- [Aim of the task]
Please write out word for word the opening lines of the material, including the line with "mất mát hoặc" as the last.

- [Supplied information]
»»

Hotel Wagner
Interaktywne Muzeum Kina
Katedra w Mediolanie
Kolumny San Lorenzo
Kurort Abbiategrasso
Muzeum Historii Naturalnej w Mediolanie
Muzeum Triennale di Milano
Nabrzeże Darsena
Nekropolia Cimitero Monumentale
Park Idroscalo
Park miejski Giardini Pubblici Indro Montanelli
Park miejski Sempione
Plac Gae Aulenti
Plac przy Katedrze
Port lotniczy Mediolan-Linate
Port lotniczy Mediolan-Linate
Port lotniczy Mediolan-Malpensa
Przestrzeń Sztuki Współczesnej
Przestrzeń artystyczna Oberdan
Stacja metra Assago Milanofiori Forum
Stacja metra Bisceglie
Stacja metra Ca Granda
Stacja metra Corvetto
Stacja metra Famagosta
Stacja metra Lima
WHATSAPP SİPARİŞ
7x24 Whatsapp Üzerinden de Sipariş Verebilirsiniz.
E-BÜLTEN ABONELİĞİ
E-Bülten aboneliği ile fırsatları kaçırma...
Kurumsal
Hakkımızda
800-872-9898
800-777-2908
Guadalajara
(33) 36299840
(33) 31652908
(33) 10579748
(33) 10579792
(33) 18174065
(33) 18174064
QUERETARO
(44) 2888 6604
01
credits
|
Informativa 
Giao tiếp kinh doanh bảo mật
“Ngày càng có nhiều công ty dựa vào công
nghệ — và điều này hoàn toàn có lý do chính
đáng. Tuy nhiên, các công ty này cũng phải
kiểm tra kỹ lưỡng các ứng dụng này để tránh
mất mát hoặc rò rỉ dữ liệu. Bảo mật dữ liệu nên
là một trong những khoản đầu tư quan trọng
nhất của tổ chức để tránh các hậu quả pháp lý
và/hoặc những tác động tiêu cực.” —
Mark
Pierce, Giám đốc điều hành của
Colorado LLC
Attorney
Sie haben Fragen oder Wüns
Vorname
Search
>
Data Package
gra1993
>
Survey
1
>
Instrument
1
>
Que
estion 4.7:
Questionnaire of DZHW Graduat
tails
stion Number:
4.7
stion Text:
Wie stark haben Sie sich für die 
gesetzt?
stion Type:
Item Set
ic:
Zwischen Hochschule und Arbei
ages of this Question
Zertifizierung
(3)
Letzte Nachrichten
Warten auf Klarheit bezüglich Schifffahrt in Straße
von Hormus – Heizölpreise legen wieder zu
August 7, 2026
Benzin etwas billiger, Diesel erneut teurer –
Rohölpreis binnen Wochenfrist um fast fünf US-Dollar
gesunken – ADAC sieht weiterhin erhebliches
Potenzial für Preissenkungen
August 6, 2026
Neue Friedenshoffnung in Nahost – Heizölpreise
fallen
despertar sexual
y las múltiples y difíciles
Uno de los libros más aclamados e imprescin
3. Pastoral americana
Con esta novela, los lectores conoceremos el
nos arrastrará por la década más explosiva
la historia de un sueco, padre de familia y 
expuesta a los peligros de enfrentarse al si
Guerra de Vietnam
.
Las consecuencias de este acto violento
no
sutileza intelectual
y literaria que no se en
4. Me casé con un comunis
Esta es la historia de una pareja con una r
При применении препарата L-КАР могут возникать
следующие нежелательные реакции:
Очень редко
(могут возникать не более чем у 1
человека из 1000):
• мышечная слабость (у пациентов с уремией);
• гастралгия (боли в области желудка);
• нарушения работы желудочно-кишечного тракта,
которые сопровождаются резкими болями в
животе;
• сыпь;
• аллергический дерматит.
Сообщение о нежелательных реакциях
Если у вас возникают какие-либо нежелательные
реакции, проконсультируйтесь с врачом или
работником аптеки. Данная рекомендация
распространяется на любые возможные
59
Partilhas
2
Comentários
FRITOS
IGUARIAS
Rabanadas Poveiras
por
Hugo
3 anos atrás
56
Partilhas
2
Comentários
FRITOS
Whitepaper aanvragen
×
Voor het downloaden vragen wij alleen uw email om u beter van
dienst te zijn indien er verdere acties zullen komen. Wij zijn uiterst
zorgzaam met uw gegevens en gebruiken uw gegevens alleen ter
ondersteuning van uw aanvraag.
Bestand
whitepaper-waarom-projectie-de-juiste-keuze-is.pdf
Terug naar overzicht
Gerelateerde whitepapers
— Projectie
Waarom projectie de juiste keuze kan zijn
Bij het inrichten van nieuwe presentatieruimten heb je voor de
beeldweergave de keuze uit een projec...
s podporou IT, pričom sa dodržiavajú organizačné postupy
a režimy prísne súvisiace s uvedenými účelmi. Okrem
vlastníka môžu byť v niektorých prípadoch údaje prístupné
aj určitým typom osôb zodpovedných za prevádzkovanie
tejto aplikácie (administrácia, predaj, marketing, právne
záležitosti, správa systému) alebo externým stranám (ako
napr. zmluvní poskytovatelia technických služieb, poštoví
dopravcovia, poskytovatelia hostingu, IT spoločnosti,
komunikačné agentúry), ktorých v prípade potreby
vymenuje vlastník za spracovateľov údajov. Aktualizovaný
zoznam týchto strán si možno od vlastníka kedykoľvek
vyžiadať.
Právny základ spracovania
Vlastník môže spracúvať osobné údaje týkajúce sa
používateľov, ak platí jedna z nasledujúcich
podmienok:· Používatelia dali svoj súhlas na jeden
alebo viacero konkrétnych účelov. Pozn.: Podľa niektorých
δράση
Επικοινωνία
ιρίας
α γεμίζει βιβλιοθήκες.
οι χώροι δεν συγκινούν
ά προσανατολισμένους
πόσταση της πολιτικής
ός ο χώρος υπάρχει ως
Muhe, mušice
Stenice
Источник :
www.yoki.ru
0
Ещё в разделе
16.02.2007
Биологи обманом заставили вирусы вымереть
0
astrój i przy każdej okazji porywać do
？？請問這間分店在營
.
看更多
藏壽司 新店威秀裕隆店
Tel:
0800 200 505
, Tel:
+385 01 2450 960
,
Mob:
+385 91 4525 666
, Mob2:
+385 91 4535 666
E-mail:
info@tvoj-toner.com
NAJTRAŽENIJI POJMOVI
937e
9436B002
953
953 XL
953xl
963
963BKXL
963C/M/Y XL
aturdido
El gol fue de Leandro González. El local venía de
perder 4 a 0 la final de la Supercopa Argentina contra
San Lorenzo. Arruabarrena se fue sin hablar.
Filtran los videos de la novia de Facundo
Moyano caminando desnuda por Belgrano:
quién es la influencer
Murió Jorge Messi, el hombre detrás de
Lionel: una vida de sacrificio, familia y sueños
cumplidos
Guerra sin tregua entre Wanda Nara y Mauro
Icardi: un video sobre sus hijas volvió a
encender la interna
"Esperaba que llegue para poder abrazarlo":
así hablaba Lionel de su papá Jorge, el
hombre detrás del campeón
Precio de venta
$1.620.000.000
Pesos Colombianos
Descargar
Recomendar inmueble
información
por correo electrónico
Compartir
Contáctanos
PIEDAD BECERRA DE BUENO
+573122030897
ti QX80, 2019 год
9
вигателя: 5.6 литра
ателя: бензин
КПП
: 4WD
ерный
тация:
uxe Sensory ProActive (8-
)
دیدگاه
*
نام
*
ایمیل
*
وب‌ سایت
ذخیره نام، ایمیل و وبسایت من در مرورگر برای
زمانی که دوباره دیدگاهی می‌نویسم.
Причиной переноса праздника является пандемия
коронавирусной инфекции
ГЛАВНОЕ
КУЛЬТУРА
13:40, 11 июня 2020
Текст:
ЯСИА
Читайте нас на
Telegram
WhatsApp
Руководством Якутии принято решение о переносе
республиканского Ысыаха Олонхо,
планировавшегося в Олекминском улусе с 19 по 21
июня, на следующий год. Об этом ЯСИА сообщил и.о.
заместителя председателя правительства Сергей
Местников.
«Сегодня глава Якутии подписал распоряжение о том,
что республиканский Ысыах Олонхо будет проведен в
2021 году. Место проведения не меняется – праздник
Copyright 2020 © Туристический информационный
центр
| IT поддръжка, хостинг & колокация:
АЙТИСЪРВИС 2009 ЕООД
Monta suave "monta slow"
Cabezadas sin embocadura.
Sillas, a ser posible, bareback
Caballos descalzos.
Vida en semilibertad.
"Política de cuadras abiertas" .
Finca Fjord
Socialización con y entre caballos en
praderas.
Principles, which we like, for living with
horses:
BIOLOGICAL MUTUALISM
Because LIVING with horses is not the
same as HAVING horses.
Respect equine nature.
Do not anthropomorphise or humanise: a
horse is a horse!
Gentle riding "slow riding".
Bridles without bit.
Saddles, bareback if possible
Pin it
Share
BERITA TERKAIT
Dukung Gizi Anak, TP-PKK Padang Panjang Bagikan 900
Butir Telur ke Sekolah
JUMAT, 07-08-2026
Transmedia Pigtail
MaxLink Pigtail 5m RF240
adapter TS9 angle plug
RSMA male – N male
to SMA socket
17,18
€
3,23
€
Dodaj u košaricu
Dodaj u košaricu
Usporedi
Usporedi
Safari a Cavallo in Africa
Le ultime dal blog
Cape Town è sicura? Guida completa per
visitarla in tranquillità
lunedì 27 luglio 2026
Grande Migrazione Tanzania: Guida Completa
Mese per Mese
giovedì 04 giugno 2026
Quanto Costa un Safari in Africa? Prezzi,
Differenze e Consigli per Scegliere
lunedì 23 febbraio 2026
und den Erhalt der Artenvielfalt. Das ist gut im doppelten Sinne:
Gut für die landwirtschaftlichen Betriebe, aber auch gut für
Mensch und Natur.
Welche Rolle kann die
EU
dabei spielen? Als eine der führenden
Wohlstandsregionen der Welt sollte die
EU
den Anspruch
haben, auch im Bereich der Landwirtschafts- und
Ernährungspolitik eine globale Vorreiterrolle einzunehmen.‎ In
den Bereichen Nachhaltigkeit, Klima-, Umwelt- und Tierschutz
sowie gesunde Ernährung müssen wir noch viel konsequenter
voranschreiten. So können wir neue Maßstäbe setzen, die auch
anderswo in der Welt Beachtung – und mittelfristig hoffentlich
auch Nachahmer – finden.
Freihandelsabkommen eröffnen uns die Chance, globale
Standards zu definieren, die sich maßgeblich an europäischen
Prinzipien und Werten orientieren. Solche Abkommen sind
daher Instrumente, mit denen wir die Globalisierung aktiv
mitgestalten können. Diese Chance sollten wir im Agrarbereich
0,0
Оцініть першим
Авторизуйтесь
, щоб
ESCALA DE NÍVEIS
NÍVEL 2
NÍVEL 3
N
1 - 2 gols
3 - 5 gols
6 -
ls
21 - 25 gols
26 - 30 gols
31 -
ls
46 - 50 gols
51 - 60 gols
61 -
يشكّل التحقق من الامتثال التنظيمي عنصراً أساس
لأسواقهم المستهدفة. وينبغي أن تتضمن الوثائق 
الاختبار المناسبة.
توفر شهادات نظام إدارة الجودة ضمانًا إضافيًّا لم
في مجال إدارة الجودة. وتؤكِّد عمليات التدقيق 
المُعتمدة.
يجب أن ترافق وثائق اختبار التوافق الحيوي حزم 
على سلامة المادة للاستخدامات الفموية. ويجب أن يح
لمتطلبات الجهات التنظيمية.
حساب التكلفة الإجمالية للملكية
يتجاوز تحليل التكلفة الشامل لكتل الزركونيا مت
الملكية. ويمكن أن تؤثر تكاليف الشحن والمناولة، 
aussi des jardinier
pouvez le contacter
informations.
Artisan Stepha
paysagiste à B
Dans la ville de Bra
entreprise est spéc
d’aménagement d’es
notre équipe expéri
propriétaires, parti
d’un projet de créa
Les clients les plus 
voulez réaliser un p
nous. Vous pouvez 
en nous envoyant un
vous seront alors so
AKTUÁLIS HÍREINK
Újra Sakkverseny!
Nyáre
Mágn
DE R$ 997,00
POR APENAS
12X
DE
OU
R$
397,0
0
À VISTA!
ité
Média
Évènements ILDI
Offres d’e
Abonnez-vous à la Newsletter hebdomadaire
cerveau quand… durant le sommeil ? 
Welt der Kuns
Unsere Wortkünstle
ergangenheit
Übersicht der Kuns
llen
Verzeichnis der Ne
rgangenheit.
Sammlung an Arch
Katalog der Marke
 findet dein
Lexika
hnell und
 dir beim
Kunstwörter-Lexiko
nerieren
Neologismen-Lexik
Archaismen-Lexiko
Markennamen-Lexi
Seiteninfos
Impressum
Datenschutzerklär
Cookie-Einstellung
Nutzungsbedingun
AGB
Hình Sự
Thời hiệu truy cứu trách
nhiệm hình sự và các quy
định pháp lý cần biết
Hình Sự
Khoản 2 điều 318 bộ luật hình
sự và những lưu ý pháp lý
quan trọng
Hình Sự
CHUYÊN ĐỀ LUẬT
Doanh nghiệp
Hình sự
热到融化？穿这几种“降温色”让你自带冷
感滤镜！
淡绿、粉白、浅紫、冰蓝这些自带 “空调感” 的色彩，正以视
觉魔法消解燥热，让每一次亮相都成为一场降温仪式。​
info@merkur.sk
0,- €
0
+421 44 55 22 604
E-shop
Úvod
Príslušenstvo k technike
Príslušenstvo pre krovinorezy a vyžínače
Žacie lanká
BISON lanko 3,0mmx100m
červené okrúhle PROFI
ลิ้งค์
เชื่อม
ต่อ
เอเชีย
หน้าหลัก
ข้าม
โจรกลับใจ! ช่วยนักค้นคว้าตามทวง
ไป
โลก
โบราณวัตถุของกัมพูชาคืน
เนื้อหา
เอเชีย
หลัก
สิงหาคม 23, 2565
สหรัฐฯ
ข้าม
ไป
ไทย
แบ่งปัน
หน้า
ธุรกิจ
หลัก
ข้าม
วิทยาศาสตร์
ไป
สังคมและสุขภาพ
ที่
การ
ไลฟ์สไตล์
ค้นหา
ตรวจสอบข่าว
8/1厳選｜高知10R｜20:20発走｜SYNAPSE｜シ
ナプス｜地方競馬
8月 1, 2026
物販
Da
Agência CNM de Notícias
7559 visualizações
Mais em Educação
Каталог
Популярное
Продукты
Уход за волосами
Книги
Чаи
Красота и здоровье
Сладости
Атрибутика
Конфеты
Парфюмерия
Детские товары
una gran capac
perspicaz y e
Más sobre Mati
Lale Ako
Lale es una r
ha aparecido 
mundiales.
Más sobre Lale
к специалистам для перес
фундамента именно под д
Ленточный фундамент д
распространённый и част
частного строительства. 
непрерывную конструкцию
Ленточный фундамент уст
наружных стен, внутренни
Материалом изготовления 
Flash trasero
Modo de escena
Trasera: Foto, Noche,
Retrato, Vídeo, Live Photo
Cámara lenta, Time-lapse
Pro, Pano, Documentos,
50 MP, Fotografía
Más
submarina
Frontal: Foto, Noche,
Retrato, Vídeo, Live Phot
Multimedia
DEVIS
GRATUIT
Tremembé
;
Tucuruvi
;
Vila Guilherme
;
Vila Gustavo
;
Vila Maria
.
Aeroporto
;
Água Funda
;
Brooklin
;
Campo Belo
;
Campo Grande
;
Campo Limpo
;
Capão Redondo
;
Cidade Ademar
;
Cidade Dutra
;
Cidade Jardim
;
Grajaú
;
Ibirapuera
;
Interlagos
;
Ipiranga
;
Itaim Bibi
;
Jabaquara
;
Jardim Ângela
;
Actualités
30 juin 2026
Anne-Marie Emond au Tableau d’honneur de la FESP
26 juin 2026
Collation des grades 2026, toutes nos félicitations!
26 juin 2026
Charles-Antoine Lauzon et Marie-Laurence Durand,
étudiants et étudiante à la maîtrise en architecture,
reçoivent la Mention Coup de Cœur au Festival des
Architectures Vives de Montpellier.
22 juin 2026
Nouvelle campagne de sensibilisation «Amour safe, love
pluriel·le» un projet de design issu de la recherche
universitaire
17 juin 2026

««

- [Response area]
Hotel Wagner
Interaktywne Muzeum Kina
Katedra w Mediolanie
Kolumny San Lorenzo
Kurort Abbiategrasso
Muzeum Historii Naturalnej w Mediolanie
Muzeum Triennale di Milano
Nabrzeże Darsena
Nekropolia Cimitero Monumentale
Park Idroscalo
Park miejski Giardini Pubblici Indro Montanelli
Park miejski Sempione
Plac Gae Aulenti
Plac przy Katedrze
Port lotniczy Mediolan-Linate
Port lotniczy Mediolan-Linate
Port lotniczy Mediolan-Malpensa
Przestrzeń Sztuki Współczesnej
Przestrzeń artystyczna Oberdan
Stacja metra Assago Milanofiori Forum
Stacja metra Bisceglie
Stacja metra Ca Granda
Stacja metra Corvetto
Stacja metra Famagosta
Stacja metra Lima
WHATSAPP SİPARİŞ
7x24 Whatsapp Üzerinden de Sipariş Verebilirsiniz.
E-BÜLTEN ABONELİĞİ
E-Bülten aboneliği ile fırsatları kaçırma...
Kurumsal
Hakkımızda
800-872-9898
800-777-2908
Guadalajara
(33) 36299840
(33) 31652908
(33) 10579748
(33) 10579792
(33) 18174065
(33) 18174064
QUERETARO
(44) 2888 6604
01
credits
|
Informativa 
Giao tiếp kinh doanh bảo mật
“Ngày càng có nhiều công ty dựa vào công
nghệ — và điều này hoàn toàn có lý do chính
đáng. Tuy nhiên, các công ty này cũng phải
kiểm tra kỹ lưỡng các ứng dụng này để tránh
mất mát hoặc rò rỉ dữ liệu. Bảo mật dữ liệu nên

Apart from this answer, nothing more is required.